Mr Ali claimed direct sex discrimination at the Employment Tribunal. Mr Ali was arguing that whilst two weeks maternity leave is compulsory for new mothers, for the following 12 weeks, male employees should be given the same right to leave on enhanced pay as female employees.

Mr Ali argued that the policy assumed that a man caring for his baby is not entitled to the same pay as a woman performing that role, therefore taking away the choice that he and his wife wanted to make for their baby. Mr Ali did not believe this was a valid assumption to make in 2016.

The Employment Tribunal upheld his claim of sex discrimination. It accepted that men are encouraged to play a greater role in caring for their babies. It agreed that the role of primary carer is a choice for the parents but this should be free of generalised assumptions that the mother is always best placed to undertake the primary role and should get full pay.

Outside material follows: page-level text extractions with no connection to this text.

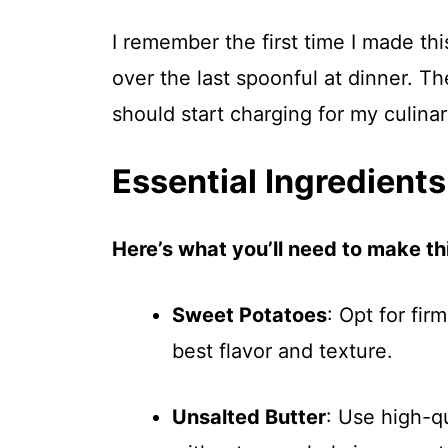
I remember the first time I made thi
over the last spoonful at dinner. T
should start charging for my culinary
Essential Ingredients
Here’s what you’ll need to make thi
Sweet Potatoes
: Opt for fir
best flavor and texture.
Unsalted Butter
: Use high-q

This decision is one of only three cases on the enhancement of shared parental pay and it is reported that Capita will be appealing the decision.

Employers should note the decision in this case, however there is no binding case law or legislation that specially requires employers to enhance shared parental pay if they enhance maternity pay.

The advice to employers as a result of this would be to wait for further guidance from the Employment Appeal Tribunal before amending any policies on enhanced shared parental leave or maternity policies. If the decision in this case is upheld then those policies may need reconsidering.


This is for information purposes only and is no substitute for, and should not be interpreted as, legal advice.  All content was correct at the time of publishing and we cannot be held responsible for any changes that may invalidate this article.